Der Heimatverein hofft, dass sich Ende des Jahres das neue Rad an der Borgmühle dreht. Die Pläne für die Stahlkonstruktion mit 3,85 Meter Durchmesser werden derzeit von der Firma Polenz umgesetzt.

Sonntag, 29.04.2012, 12:04 Uhr

Borgmühlenrad steht vor der Fertigstellung : Heimatverein „dreht am Rad“
Die Vertreter des Heimatvereins und der Stadt Lüdinghausen waren begeistert vom neuen Mühlrad. Foto: west

Der Heimatverein „dreht am Rad“ – genauer gesagt am Mühlrad. Und dabei ist Jürgen Polenz behilflich. In seiner Metall Manufaktur an der Hans-Böckler-Straße entsteht derzeit das Mühlrad, das voraussichtlich nach den Sommerferien an der Borgmühle installiert werden soll. Es ersetzt das alte Rad, das mittlerweile schon demontiert worden ist, da es völlig marode war. Der Vorstand des Heimatverein sowie Bauamtsleiter Markus Gantefort informierten sich gestern in den Werkshallen über den Stand der Arbeiten, schließlich stellt Polenz das Rad dem Verein und damit der Bürgerschaft als Geschenk zur Verfügung.

„Auch wenn Lüdinghausen nicht mehr steht, das Rad bleibt“, macht Polenz schmunzelnd auf die Qualität seiner Arbeit aufmerksam.

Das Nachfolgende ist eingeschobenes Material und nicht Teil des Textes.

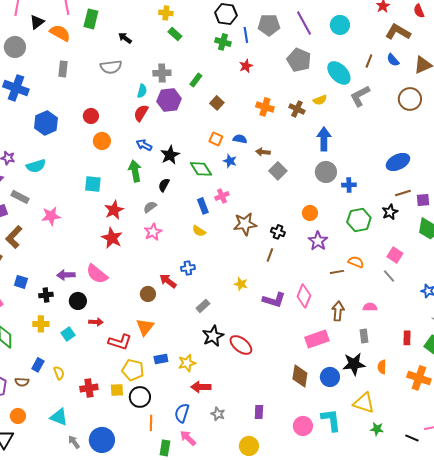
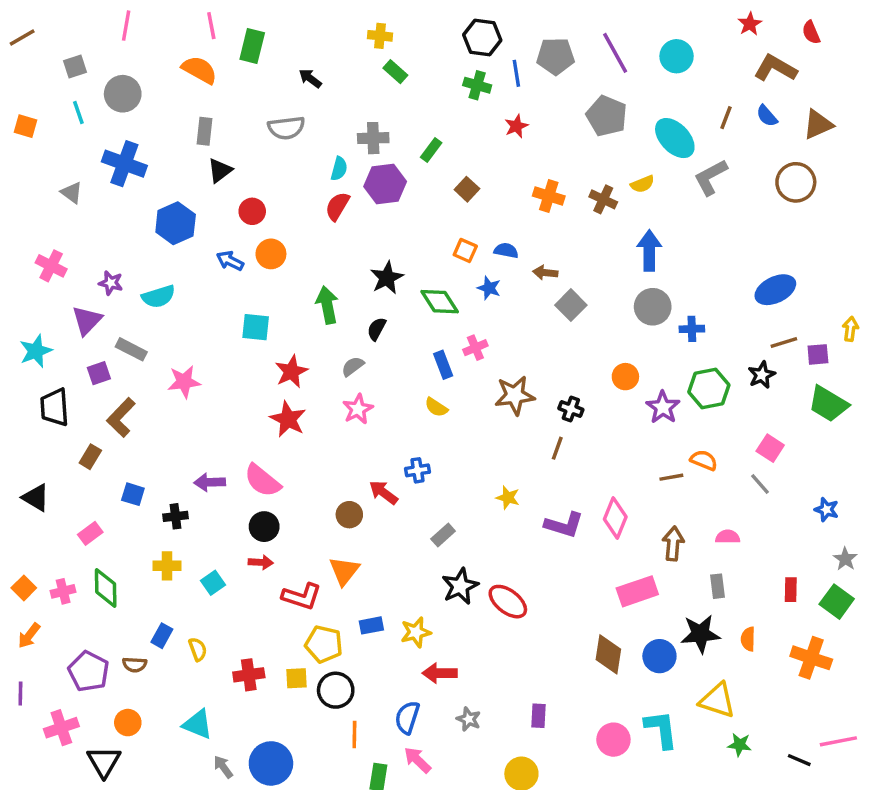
black triangle: (37, 22) -> (220, 170), moved
blue arrow: (144, 145) -> (230, 261), moved
purple star: (318, 241) -> (663, 407), moved
black circle: (78, 301) -> (264, 527), moved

Das Rad, das wieder an der Borgmühle seinen Platz finden soll, besteht nämlich aus Edelstahl. Die historische Optik unterstreichen Messing-Schrauben, die jedoch keine wirkliche Funktion haben. Apropos Optik: Die Lüdinghauser und die Besucher der Borgmühle müssen sich umgewöhnen: Der Durchmesser beläuft sich nämlich auf 3,85 Meter. 2,40 Meter groß war das alte Rad. „Das passt viel besser zu den Proportionen des Mühlengebäudes“, sind sich Heimatvereins-Vorsitzender Norbert Focke und Bauamtsleiter Markus Gantefort einig.

Aber auch sonst gibt es einige Änderungen. Künftig wird das Rad „unterschlächtig“ angetrieben. Das unter dem Rad hindurchfließende Wasser wird von einer kleinen Schiene zum Rad gelenkt. Und: Gelagert wird das Rad, das noch schwarz angestrichen wird, auf zwei Böcken. Das eineinhalb Tonnen schwere „Kunstwerk“ wird nicht mehr in der Wand gelagert. Das dürfte insbesondere die Mühlenbewohner freuen, die von den Vibrationen und dem Lärm genervt waren.

Während Polenz für die Metallkonstruktion verantwortlich zeichnet, stellt Aloys Kemmann die 24 Eichenschaufeln zur Verfügung. Sie werden sicherlich in den nächsten Jahrzehnten immer wieder erneuert werden müssen, denn im Gegensatz zum Metall verwittert das Holz innerhalb von zwölf Jahren.